Having been brought up in Barbados I moved to the UK in 2007 to study art, where I spent a year at Wimbledon on a Fine Arts Foundation course then going on to continue my studies at Central Saint Martins; achieving a BA in Fine Arts.
The driving force behind the creation of my artwork is quite often a sum of raw emotions, which stem from incidents born of social injustice, inequality, and ignorance; painting and illustration are my forms of expression.
One aspect of my work in particular which has become the crux of my artistic practice, which attempts to deconstruct the global ‘War on Drugs,’ particularly as it pertains to cannabis and the law – a subject which peaked my interest during the final year at art school. It also served as the catalyst for my thesis, and carried through to my practice today, highlighting the negative impact it has on society whereby it creates a profound disparity across racial groups.
Consequently, the themes of which my work usually fall under: equal rights and justice, identity and the struggle for understanding thus acceptance of cannabis and its associated cultural norms and values. It was in the backdrop of the stifling social tension that the Golliwog was born, the ethos of which has become a reoccurring theme in my work relating to identity and cannabis use, since its debut in one of my final pieces at art college.

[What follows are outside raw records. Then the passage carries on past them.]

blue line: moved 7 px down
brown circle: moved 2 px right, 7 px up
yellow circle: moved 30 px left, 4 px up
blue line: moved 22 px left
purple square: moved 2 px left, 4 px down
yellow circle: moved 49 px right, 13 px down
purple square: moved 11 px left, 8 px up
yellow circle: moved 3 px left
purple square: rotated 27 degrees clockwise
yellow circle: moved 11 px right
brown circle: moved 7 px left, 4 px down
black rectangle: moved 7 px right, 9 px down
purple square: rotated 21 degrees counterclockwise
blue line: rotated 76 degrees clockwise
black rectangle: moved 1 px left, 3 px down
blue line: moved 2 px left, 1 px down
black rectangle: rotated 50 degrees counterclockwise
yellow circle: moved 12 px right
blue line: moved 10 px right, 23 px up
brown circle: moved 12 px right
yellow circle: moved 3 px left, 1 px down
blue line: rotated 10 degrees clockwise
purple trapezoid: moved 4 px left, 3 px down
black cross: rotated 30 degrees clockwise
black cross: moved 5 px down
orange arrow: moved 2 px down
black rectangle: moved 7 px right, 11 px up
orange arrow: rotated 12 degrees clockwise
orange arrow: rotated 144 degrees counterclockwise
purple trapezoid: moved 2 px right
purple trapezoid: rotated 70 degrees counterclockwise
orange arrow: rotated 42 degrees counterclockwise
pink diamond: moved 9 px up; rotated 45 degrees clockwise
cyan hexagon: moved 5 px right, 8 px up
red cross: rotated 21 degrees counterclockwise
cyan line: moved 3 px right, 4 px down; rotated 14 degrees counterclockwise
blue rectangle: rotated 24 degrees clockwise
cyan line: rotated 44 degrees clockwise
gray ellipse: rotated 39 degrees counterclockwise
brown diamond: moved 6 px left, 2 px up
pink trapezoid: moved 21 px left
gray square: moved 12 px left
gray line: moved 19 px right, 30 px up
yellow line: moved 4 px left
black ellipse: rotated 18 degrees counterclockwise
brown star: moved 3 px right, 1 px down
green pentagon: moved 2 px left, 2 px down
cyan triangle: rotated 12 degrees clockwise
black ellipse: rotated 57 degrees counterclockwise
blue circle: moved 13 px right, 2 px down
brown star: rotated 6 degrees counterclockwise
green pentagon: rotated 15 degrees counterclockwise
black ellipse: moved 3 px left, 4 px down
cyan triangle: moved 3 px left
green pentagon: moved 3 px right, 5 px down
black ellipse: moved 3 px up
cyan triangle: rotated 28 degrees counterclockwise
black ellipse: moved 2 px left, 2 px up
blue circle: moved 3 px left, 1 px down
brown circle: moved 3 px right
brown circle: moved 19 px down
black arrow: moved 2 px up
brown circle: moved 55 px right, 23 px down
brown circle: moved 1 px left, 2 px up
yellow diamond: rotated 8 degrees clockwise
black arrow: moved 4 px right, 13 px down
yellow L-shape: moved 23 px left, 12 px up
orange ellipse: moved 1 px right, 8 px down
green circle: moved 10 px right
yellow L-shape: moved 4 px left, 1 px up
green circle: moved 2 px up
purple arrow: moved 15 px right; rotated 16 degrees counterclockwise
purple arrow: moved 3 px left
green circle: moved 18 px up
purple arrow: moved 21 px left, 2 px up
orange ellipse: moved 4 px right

This, in turn, became the catalyst for my series of paintings, ‘The Toy Box; Identity Retrospective,’ which explores propaganda and inequality. That being said, at an early age I was inspired by illustrations in the childrens’ books I owned growing up; classics such as Alice in Wonderland, and Dr. Suess. Additionally, I had unknowingly grown an appreciation for the likes of Dali, and the language of surrealism, through my adoration of Looney Tunes cartoons.
Throughout my time at University I developed a preference for digital painting using a Wacom tablet and pen, photoshop and my pc. My preference for digital work is rooted in the ease in which I can alter and manipulate colour, contrast and textures. Although traditionally a fine artist, my work over the past few years has been rather illustrative and graphic.